__Aim of the exercise__.
In the entries below, repeat only the lines between those holding "bir teknolojiye sahip" and "が、定員割れが続き、２０１０年度から新入生の", inclusive. Leave pictures out.

__Extracted page text data__.
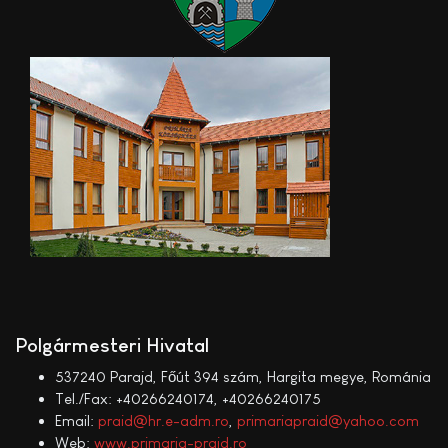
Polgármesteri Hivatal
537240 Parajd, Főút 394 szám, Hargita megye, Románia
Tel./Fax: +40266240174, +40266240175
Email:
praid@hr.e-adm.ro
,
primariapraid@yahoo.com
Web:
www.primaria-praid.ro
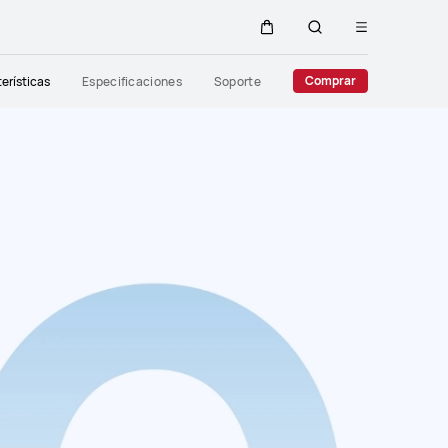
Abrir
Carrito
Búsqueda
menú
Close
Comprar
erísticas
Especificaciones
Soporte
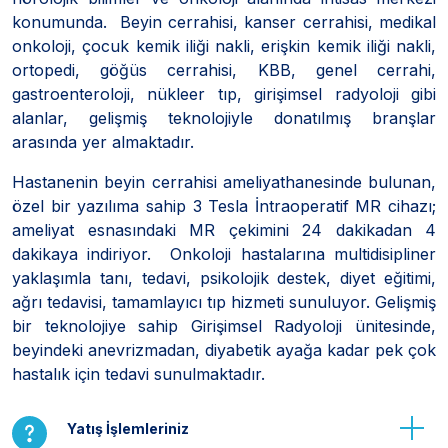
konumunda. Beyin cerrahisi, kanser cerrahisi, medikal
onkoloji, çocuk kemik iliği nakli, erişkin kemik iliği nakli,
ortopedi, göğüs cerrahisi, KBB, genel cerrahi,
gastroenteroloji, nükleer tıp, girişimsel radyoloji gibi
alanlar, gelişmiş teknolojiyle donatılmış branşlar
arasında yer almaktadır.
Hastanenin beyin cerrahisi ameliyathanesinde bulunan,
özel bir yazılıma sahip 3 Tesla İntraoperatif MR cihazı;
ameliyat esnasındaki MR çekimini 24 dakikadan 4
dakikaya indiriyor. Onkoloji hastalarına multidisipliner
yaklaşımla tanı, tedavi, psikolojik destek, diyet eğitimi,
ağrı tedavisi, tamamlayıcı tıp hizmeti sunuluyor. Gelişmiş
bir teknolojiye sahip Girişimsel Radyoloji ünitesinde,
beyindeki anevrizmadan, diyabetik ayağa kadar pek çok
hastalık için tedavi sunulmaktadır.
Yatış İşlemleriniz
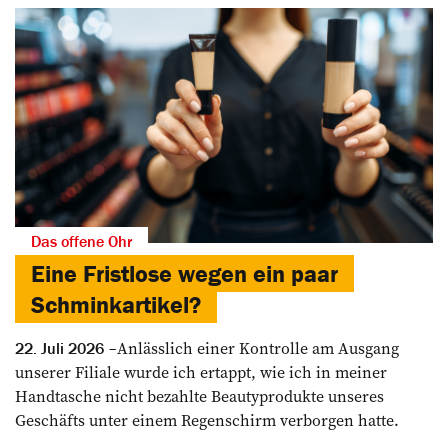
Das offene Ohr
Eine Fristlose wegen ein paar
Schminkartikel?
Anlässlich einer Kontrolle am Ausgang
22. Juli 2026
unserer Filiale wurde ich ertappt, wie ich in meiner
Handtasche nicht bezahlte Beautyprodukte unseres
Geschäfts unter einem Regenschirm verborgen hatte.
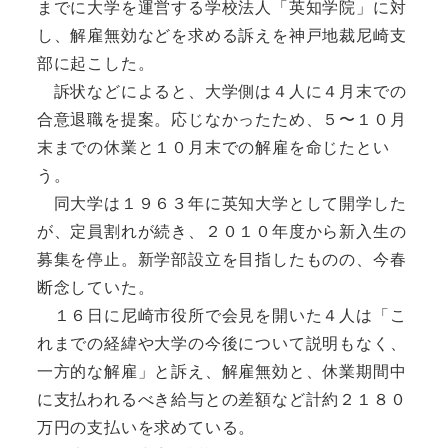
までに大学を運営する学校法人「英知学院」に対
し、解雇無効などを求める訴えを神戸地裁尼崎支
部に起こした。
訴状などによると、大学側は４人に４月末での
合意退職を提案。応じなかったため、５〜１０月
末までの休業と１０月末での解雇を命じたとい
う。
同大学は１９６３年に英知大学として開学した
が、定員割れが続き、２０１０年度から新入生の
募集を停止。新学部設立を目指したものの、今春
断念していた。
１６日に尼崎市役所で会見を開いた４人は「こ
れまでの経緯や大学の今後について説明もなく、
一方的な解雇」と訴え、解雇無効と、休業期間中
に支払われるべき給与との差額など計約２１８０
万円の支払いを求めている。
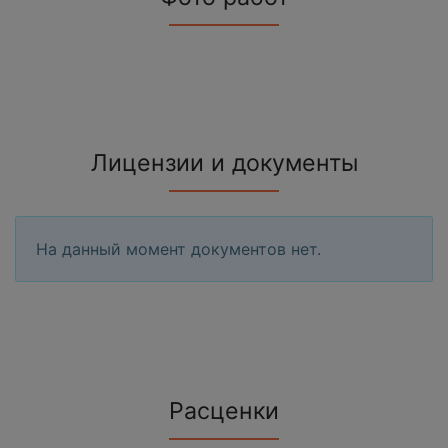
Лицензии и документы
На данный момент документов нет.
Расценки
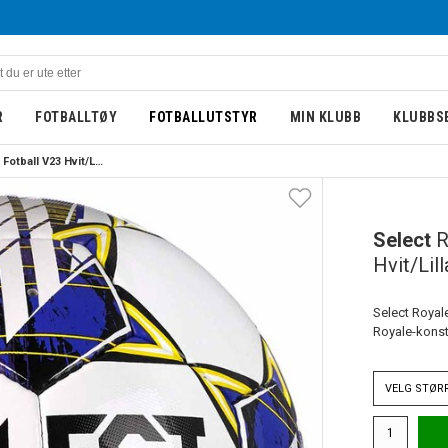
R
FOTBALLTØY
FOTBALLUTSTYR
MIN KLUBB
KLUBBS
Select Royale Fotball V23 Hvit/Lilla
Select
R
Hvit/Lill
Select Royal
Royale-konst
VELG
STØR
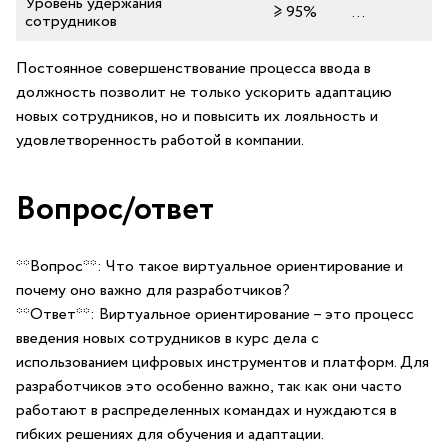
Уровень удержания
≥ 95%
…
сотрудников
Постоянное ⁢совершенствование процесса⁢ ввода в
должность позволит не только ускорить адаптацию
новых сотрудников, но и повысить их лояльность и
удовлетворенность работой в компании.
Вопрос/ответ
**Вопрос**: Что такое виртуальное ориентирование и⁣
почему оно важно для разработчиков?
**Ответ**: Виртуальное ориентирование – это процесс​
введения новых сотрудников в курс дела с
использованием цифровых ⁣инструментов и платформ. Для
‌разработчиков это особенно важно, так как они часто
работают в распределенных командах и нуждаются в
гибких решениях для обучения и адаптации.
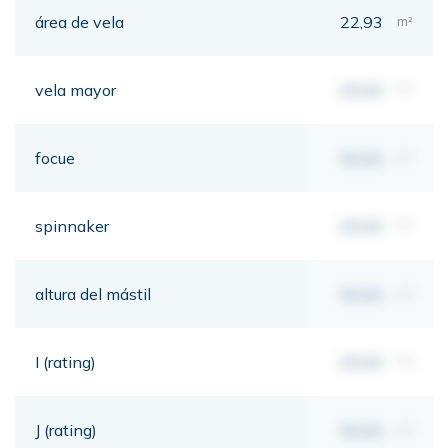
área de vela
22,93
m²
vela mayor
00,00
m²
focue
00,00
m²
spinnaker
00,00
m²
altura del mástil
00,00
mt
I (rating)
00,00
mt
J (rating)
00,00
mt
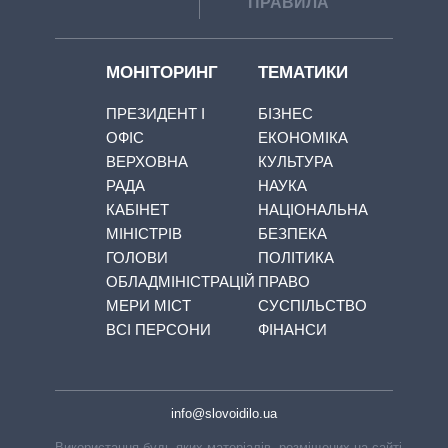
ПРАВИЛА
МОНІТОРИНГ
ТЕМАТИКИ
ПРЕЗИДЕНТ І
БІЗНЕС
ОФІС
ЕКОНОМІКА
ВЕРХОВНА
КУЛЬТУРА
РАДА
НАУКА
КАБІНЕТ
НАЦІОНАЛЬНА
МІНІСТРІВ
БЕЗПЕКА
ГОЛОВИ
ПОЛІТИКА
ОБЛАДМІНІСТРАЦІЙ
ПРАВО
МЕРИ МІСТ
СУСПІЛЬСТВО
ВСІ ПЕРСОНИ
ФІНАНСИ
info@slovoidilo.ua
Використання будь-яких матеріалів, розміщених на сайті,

__Your response__.
bir teknolojiye sahip Girişimsel Radyoloji ünitesinde,
beyindeki anevrizmadan, diyabetik ayağa kadar pek çok
hastalık için tedavi sunulmaktadır.
Yatış İşlemleriniz
Das offene Ohr
Eine Fristlose wegen ein paar
Schminkartikel?
Anlässlich einer Kontrolle am Ausgang
22. Juli 2026
unserer Filiale wurde ich ertappt, wie ich in meiner
Handtasche nicht bezahlte Beautyprodukte unseres
Geschäfts unter einem Regenschirm verborgen hatte.
までに大学を運営する学校法人「英知学院」に対
し、解雇無効などを求める訴えを神戸地裁尼崎支
部に起こした。
訴状などによると、大学側は４人に４月末での
合意退職を提案。応じなかったため、５〜１０月
末までの休業と１０月末での解雇を命じたとい
う。
同大学は１９６３年に英知大学として開学した
が、定員割れが続き、２０１０年度から新入生の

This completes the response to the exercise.